■ **EXERCISE AIM**
Across the whole listing, state how many lines include "diversité". Add nothing to that number.

■ **PROVIDED RECORDS**
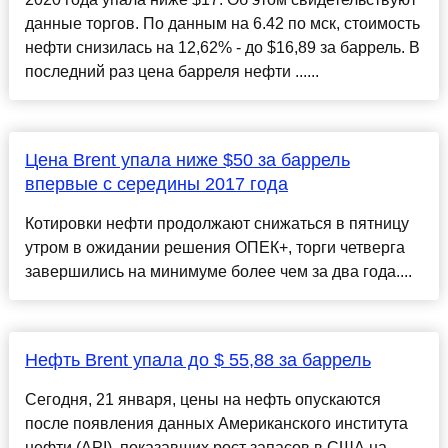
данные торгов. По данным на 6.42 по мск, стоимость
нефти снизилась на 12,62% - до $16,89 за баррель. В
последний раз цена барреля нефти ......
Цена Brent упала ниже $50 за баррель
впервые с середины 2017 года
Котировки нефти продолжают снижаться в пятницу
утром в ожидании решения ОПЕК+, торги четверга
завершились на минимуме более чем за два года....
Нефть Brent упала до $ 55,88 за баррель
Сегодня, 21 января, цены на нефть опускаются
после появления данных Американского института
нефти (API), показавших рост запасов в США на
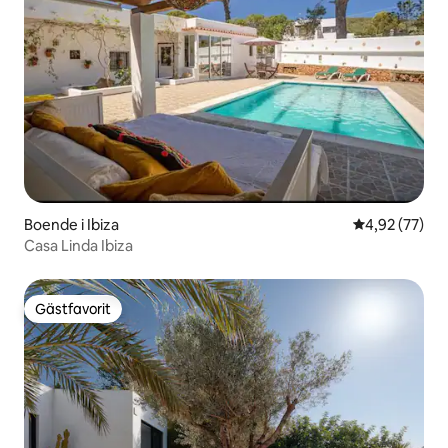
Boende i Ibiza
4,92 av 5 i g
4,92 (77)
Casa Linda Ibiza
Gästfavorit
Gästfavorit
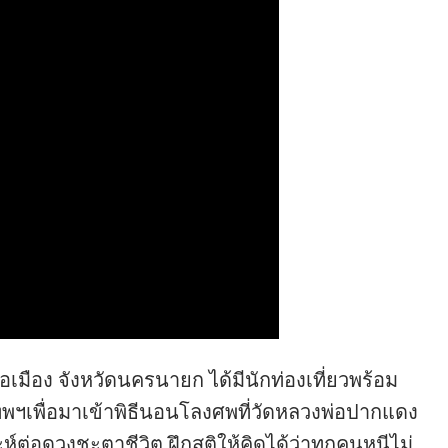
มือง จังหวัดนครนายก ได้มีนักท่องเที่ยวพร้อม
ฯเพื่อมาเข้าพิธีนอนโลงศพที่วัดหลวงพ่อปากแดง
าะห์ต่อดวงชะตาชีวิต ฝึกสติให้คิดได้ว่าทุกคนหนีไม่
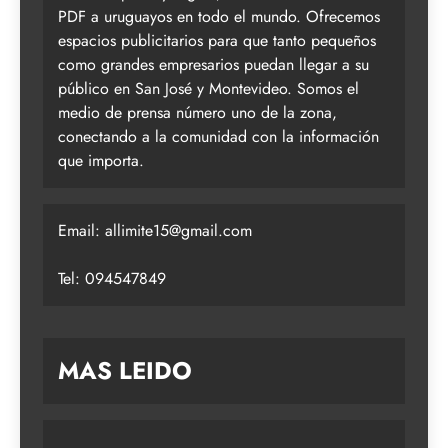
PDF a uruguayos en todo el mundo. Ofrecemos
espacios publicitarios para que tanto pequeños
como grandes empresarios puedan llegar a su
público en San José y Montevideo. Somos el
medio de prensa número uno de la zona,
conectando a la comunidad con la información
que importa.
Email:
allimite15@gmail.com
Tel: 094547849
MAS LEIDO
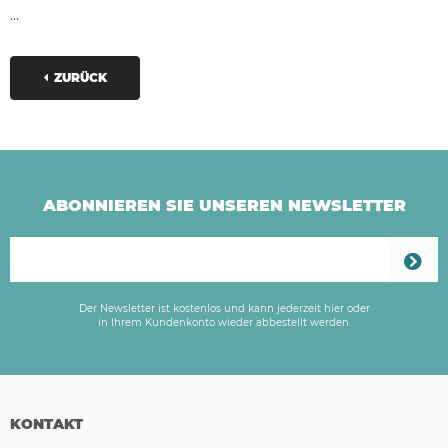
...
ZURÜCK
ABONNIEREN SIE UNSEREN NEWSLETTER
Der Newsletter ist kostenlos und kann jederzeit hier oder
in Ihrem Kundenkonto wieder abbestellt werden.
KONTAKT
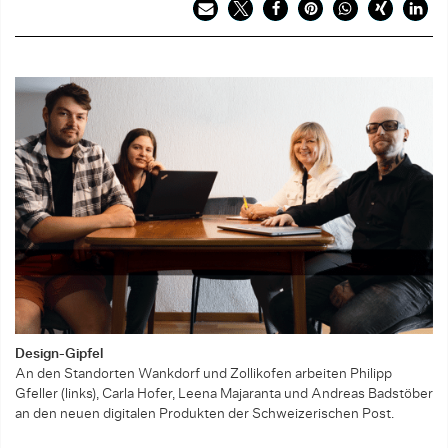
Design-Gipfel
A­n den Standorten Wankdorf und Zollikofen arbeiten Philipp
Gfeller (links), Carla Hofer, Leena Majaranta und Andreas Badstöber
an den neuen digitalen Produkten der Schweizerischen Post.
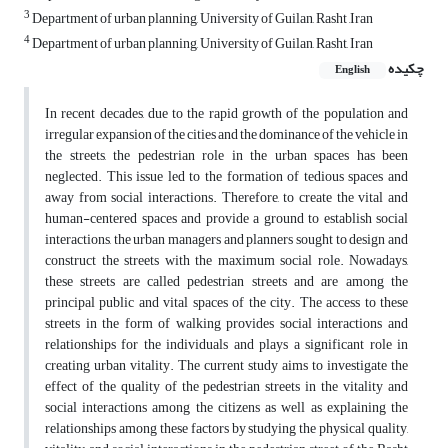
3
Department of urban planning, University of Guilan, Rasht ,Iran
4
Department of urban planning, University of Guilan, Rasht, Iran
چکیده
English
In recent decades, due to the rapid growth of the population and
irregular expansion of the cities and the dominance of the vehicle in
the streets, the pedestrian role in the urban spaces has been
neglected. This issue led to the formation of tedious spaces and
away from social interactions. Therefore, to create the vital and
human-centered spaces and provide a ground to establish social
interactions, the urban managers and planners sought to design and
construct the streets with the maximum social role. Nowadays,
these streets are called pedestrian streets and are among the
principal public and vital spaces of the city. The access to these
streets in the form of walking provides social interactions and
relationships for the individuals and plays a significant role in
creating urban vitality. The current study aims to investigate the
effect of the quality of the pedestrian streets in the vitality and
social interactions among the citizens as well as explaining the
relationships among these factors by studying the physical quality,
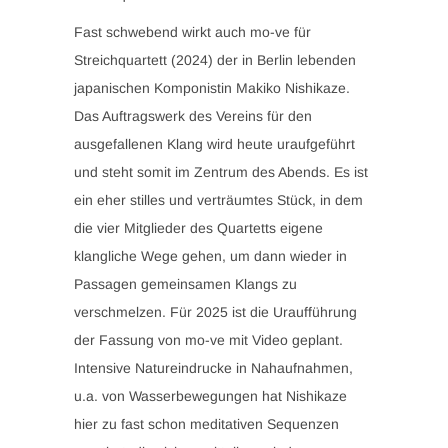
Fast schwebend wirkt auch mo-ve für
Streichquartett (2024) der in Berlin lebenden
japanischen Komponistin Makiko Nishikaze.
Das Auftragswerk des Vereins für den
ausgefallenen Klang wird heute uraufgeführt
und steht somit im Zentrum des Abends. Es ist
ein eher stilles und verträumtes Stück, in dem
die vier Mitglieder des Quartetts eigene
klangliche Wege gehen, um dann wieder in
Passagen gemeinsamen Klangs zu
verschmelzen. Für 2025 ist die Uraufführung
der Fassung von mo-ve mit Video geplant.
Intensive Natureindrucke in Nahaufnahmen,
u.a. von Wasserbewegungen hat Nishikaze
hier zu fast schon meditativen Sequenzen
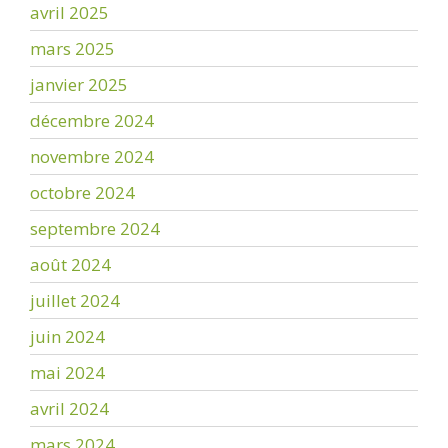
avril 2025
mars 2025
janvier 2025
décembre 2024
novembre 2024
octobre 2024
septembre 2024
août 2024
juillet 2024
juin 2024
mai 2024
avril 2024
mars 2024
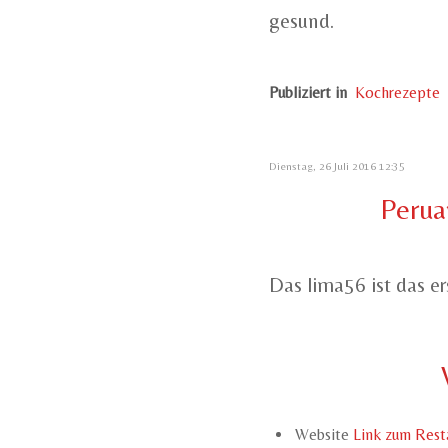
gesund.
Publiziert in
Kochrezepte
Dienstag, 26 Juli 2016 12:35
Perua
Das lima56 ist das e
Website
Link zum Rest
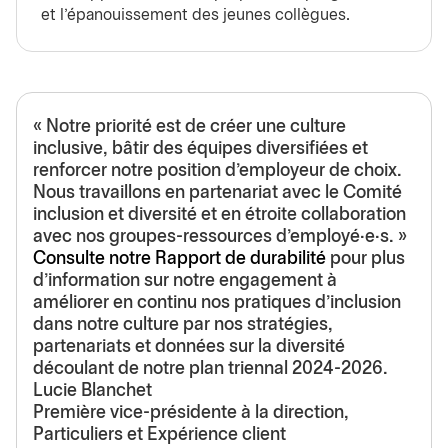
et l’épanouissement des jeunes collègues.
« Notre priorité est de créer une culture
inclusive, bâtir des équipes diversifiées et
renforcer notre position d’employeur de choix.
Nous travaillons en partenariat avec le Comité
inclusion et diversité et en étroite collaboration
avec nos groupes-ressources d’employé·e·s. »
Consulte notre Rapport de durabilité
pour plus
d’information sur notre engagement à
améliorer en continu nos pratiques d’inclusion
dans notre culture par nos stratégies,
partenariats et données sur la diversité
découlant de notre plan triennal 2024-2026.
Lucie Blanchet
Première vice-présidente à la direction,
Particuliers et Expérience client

■ **TASK RESPONSE**
2